# 2. Interpretability

various definition of interpretability:  
  1. the degree to which a human can understand the cause of a decision.  
  2. the degree to which a human can consistently predict the model's result.

## 2.1 The Importance of Interpretability

In predictive modelling, we have to make a trade-off:
  - Do you simply want to know what is predicted, or why the prediction was made and possibly paying for the interpretability with a drop in accuracy? (It depends on what the situation is.)  
  
People usually have a curiousness when they go thorough unexpected events. Closely related to learning is the human desire to find meaning in the world.  
- Machine learning model itself becomes a source of knowledge, instead of the data. Interpretability allows to tap into this additional knowledge captured by the model.  
- By default most machine learning models pick up biases from the training data. Interpretability can be a iuseful debugging tool to detect the biases in the models.  
- The process of integrating machines and algorithms into our daily lives demands interpretability to increase social acceptance.  
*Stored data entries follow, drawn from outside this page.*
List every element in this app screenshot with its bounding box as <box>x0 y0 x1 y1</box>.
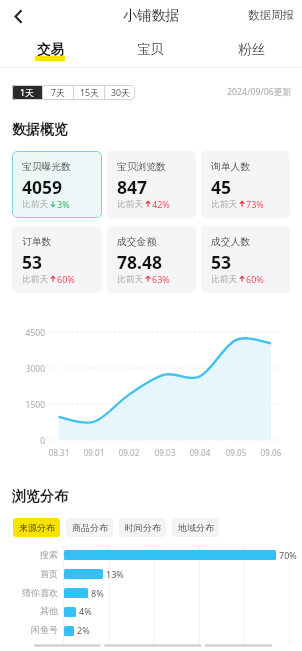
staticText: 13% <box>106 568 124 580</box>
button[interactable]: 宝贝 <box>100 31 201 67</box>
staticText: 45 <box>211 175 232 199</box>
button[interactable]: 1天 <box>12 85 42 100</box>
staticText: 小铺数据 <box>123 6 180 24</box>
staticText: 浏览分布 <box>12 488 68 506</box>
staticText: 70% <box>279 549 297 561</box>
staticText: 宝贝 <box>137 41 164 58</box>
staticText: 首页 <box>0 568 58 579</box>
staticText: 1天 <box>20 87 34 99</box>
staticText: 53 <box>211 250 232 274</box>
staticText: 8% <box>91 587 104 599</box>
staticText: 商品分布 <box>72 522 108 533</box>
staticText: 7天 <box>51 87 65 99</box>
staticText: 数据周报 <box>248 8 294 22</box>
staticText: 0 <box>0 435 45 447</box>
staticText: 比前天 <box>117 274 144 285</box>
staticText: 询单人数 <box>211 161 251 173</box>
button[interactable]: 时间分布 <box>119 518 166 537</box>
button[interactable]: 数据周报 <box>248 9 294 23</box>
staticText: 成交金额 <box>117 236 157 248</box>
staticText: 比前天 <box>211 199 238 210</box>
button[interactable]: 订单数 <box>12 226 102 293</box>
staticText: 比前天 <box>117 199 144 210</box>
button[interactable]: 成交金额 <box>107 226 196 293</box>
staticText: 4059 <box>22 175 63 199</box>
staticText: 数据概览 <box>12 121 68 139</box>
button[interactable]: 来源分布 <box>13 518 60 537</box>
staticText: 78.48 <box>117 250 162 274</box>
staticText: 847 <box>117 175 148 199</box>
button[interactable]: 商品分布 <box>66 518 113 537</box>
staticText: 2% <box>77 624 90 636</box>
staticText: 比前天 <box>22 274 49 285</box>
button[interactable]: 宝贝浏览数 <box>107 151 196 218</box>
staticText: 4% <box>79 605 92 617</box>
staticText: 2024/09/06更新 <box>227 86 292 98</box>
staticText: 订单数 <box>22 236 52 248</box>
staticText: 4500 <box>0 327 45 339</box>
staticText: 比前天 <box>211 274 238 285</box>
staticText: 1500 <box>0 399 45 411</box>
button[interactable]: 成交人数 <box>201 226 290 293</box>
button[interactable]: 粉丝 <box>201 31 302 67</box>
button[interactable]: 地域分布 <box>172 518 219 537</box>
staticText: 09.01 <box>77 447 111 458</box>
staticText: 60% <box>246 273 264 285</box>
staticText: 30天 <box>111 87 130 99</box>
staticText: 粉丝 <box>238 41 265 58</box>
staticText: 3% <box>57 198 70 210</box>
staticText: 交易 <box>37 41 64 58</box>
button[interactable]: 30天 <box>105 85 135 100</box>
staticText: 搜索 <box>0 549 58 560</box>
button[interactable]: 交易 <box>0 31 100 67</box>
staticText: 来源分布 <box>19 522 55 533</box>
staticText: 3000 <box>0 363 45 375</box>
button[interactable]: 15天 <box>74 85 104 100</box>
staticText: 09.02 <box>112 447 146 458</box>
button[interactable]: Back <box>5 3 31 29</box>
button[interactable]: 询单人数 <box>201 151 290 218</box>
staticText: 53 <box>22 250 43 274</box>
staticText: 地域分布 <box>178 522 214 533</box>
staticText: 09.03 <box>148 447 182 458</box>
staticText: 08.31 <box>42 447 76 458</box>
staticText: 09.06 <box>254 447 288 458</box>
staticText: 猜你喜欢 <box>0 587 58 598</box>
staticText: 73% <box>246 198 264 210</box>
staticText: 其他 <box>0 605 58 616</box>
staticText: 63% <box>152 273 170 285</box>
staticText: 60% <box>57 273 75 285</box>
staticText: 时间分布 <box>125 522 161 533</box>
staticText: 09.05 <box>219 447 253 458</box>
staticText: 42% <box>152 198 170 210</box>
staticText: 宝贝曝光数 <box>22 161 71 173</box>
button[interactable]: 7天 <box>43 85 73 100</box>
staticText: 15天 <box>80 87 99 99</box>
staticText: 成交人数 <box>211 236 251 248</box>
staticText: 比前天 <box>22 199 49 210</box>
staticText: 闲鱼号 <box>0 624 58 635</box>
staticText: 09.04 <box>183 447 217 458</box>
staticText: 宝贝浏览数 <box>117 161 166 173</box>
button[interactable]: 宝贝曝光数 <box>12 151 102 218</box>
Traits for the machine learning model to be able to explain decisions(Doshi-Velez and Kim 2017):  
- Fairness: Making sure the predictions are unbiased and not discrminating against protected.  
- Privacy: Ensuring that sensitive information in the data is protected.  
- Reliability or Robustness: Test that small changes in the input don't lead to big changes in the prediction.  
- Causality: Check if only causal relationships are picked up.  
- Trust: It is easier for humans to trust a system that explains its decisions compared to a black box.  
  
When we do not need interpretability:  
- if the model has no significant impact
- when the problem is well-studied
- if there is a mismatch in the objectives of the creator and the user of a model, Interpretability might cause problems with users fooling a system.

## 2.2 Taxonomy of Interpretability Methods

* Intrinsic or post hoc?
   * Intrinsic interpretability means selecting and training a machine learning model that is considered to be intrinsically interpretable(e.g. short decision trees)
   * Post hoc interpretability means selecting and training a black box model(e.g. neural network) and applying interpretability methods after the training(i.e. measuring the feature importance)
* The interpretability method according to their outcomes:
   * Feature summary statistic
   * Feature summary visualization: some feature summaries can only be visualized and not meaningfully be placed in a table(e.g. partial dependence of a feature)
   * Model internals(e.g. learned weights): The interpretation of intrinsically interpretable models falls under this category.
   * Data point: This category includes all methods that return data paoints (can be existing or newly created) to make a model interpretable. Interpretability methods that ouput new data points work well for images and text but is less useful for tubular data with hundreds of features.
   * Intrinsically interpretable model: the interpretable model themselves are interpreted by internal model parameter or feature summary statistics.
* Model-specific or model-agnostic?
   * Model-specific interpretation tools are limited to specific model classes. the interpretation of intrinsically interpretable models is always model-specific.
   * Model-agnostic tools can be used on any machine learning model and are usually post hoc. These agnostic methods usually operate by analysing feature input and output pairs.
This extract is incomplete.